The EVEN GREATER DEPRESSION.

       The year is 2016 and we've been in the Even Greater Depression for thirty six months now and counting. Next month we will elect a new president. It will be a momentous occasion, even though there is only one person running for the office. Joe, The Electrician, agreed to run for the office when he was the last person in America to have a job. But as soon as he agreed to run, he lost his job.
       All work is now done by volunteers. So we continue to have electricity because a group of politicians decided that if they were ever again to be able to give a speech on a lighted stage with sound, it would have to be them to restart the generators. After the great electrical fire of January 1, 2014, which followed the great restart of electricity be two hours, the people of America decided we needed individuals who knew what they were doing and why, to run the really important industries. Ever since then, politicians could be found at county courthouses around the country selling pencils out of tin cups on the entrance steps.
       It's been interesting to watch how different politicians proclaim their pencils as being the best pencils to do the job of writing down information of extreme importance. But even more entertaining is to listen to them explain why their competitors pencils will only get the information wrong and cause the whole country to fall into a great national disaster.

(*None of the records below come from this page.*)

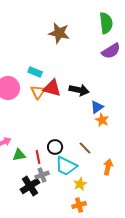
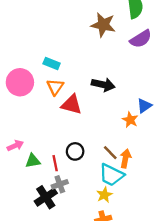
brown star: (59, 33) -> (103, 25), moved
red triangle: (52, 88) -> (72, 105), moved
blue triangle: (97, 107) -> (144, 106), moved
cyan trapezoid: (66, 166) -> (111, 175), moved
orange arrow: (108, 167) -> (126, 158), moved

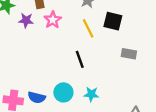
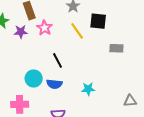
black line: (80, 59) -> (58, 60), moved
cyan circle: (63, 92) -> (34, 78), moved
blue semicircle: (37, 97) -> (54, 84), moved

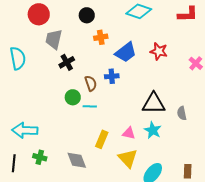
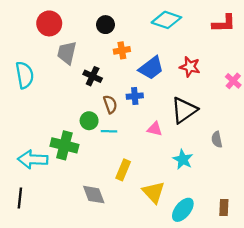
black cross: (67, 62) -> (93, 76), moved, turned -35
black triangle: (154, 103) -> (184, 110), moved, turned -35
pink triangle: (129, 133) -> (155, 129), moved
green cross: (40, 157) -> (64, 145), moved, size x1.6

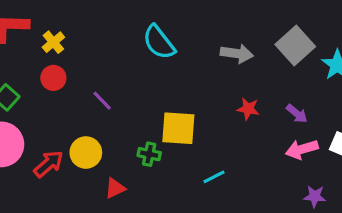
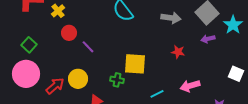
red circle: (53, 78) -> (69, 33), moved
purple arrow: (297, 114) -> (208, 39), moved, turned 128
pink arrow: (302, 149) -> (190, 86), moved

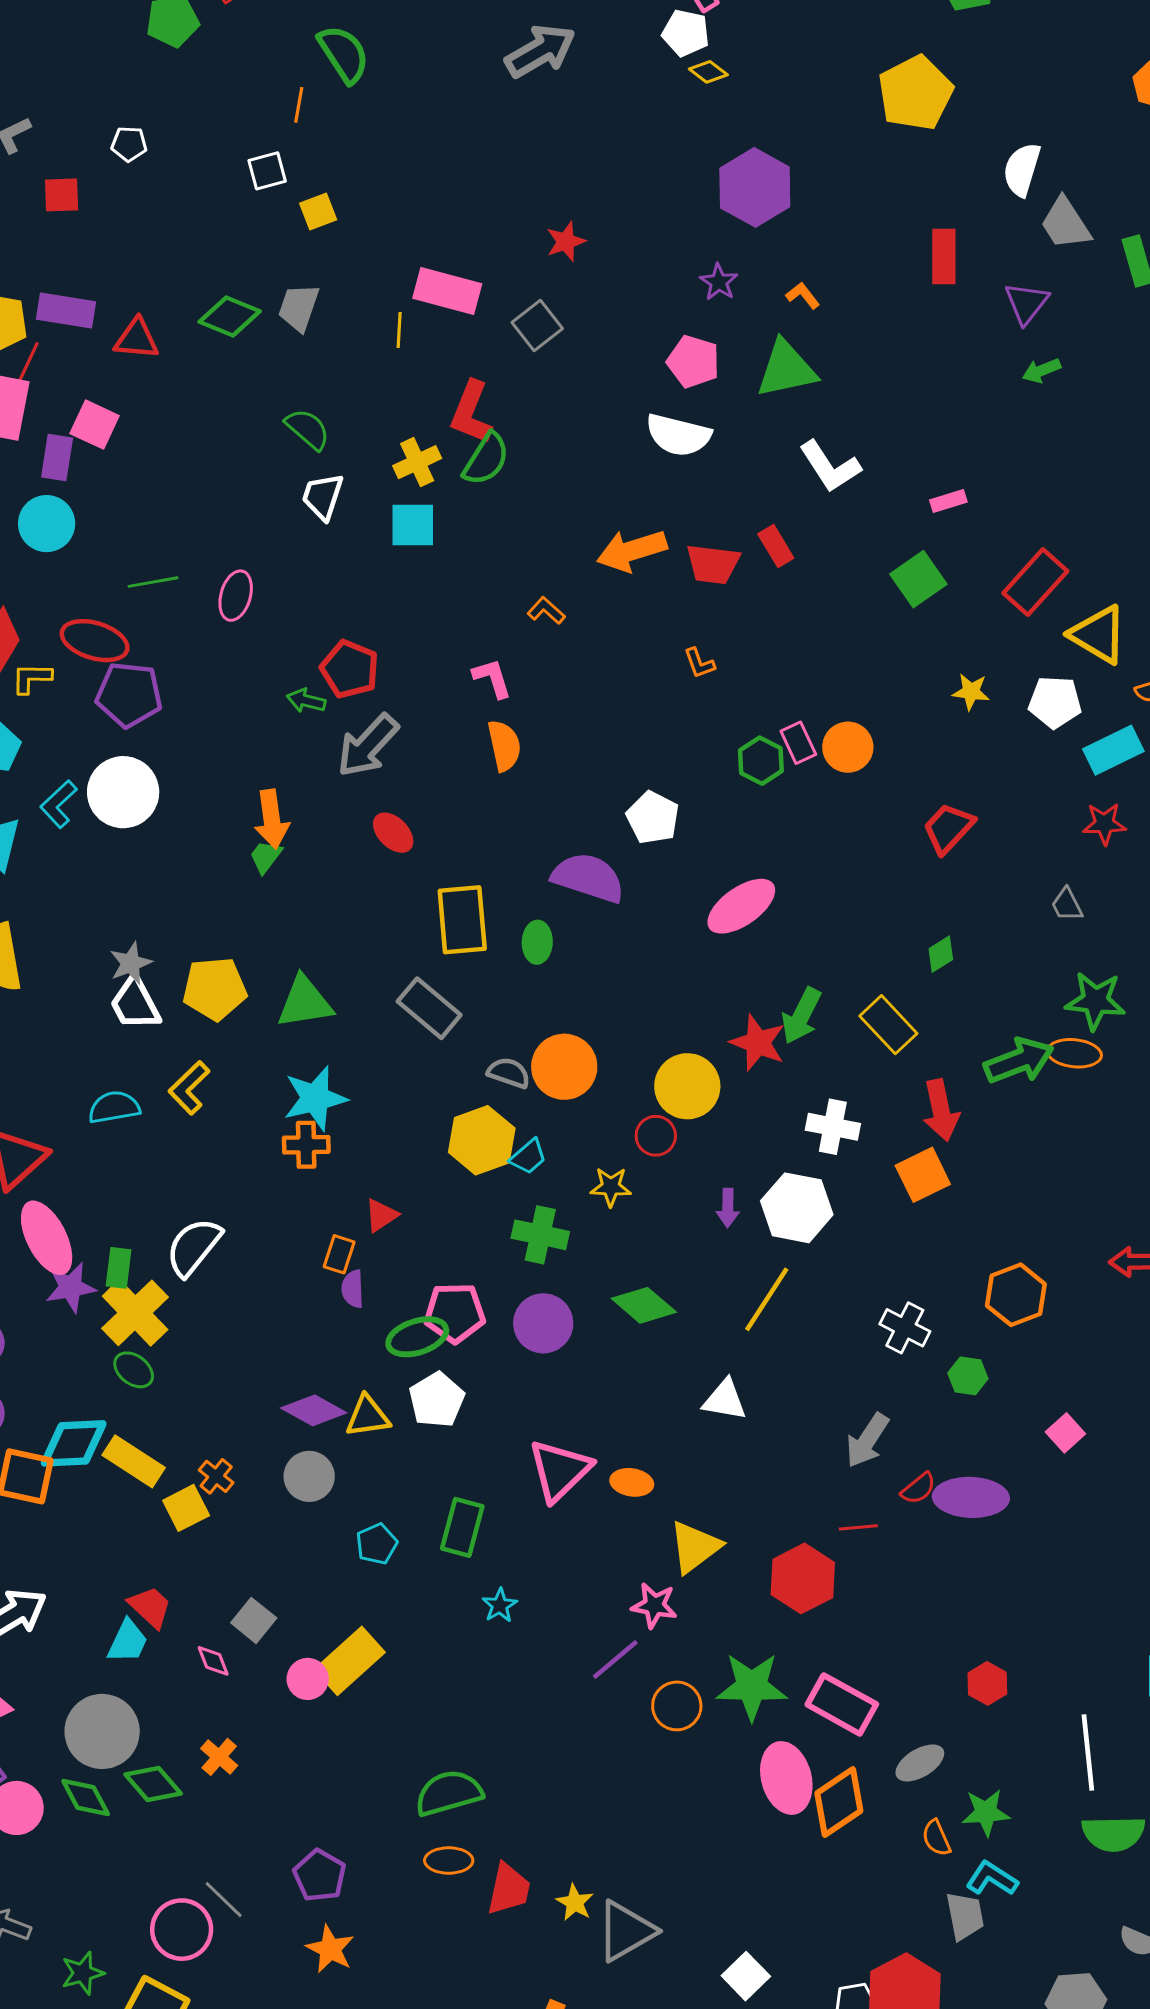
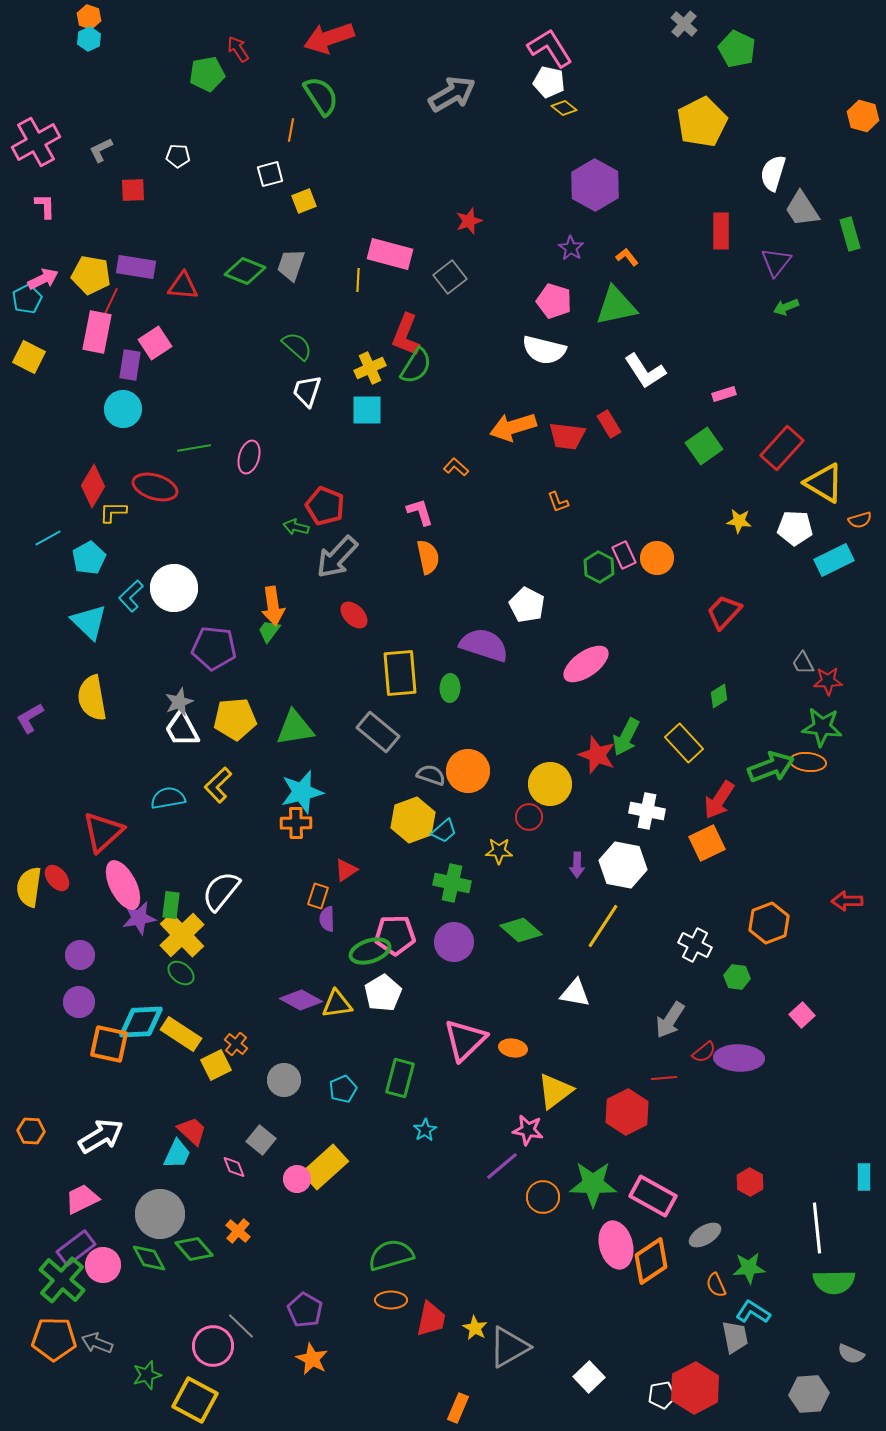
pink square: (95, 425) -> (155, 343), turned 32
purple pentagon: (129, 695) -> (214, 648), moved
red star: (1104, 824) -> (828, 681), moved
red arrow: (941, 1110) -> (719, 800), turned 45
gray circle: (309, 1476) -> (284, 1080), moved

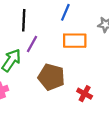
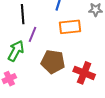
red cross: (85, 94) -> (84, 73), size x1.5

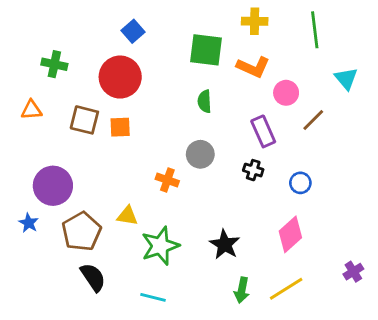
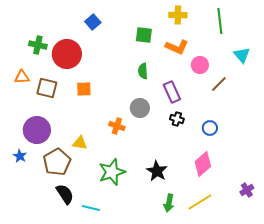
green square: (206, 50) -> (144, 35), size x0.7
red circle: (120, 77) -> (67, 54), moved
brown square: (84, 120) -> (47, 88), moved
purple rectangle: (263, 131) -> (172, 92), moved
yellow triangle: (127, 216) -> (80, 143), moved
cyan line: (153, 297) -> (91, 208), moved

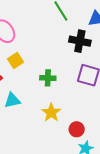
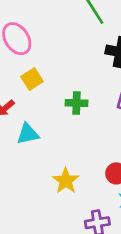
yellow star: (51, 113) -> (66, 181), moved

       I spoke to a gentleman just yesterday who had actually rode a camel to Washington to speak to the President and his Congressman and Senators. When he got there he was struck by the fact that these men were still sitting in their same chairs listening to a Senator read bedtime stories to the congressional staffers who had left the building three years earlier. Nobody was available to speak with my friend at the present time because of other important duties, except for one volunteer janitor. The janitor told my friend that these folks had been sitting in the same chairs so long staring at this great orator that they were no longer able to speak or hear anything. But whatever they did hear must have mesmerized them.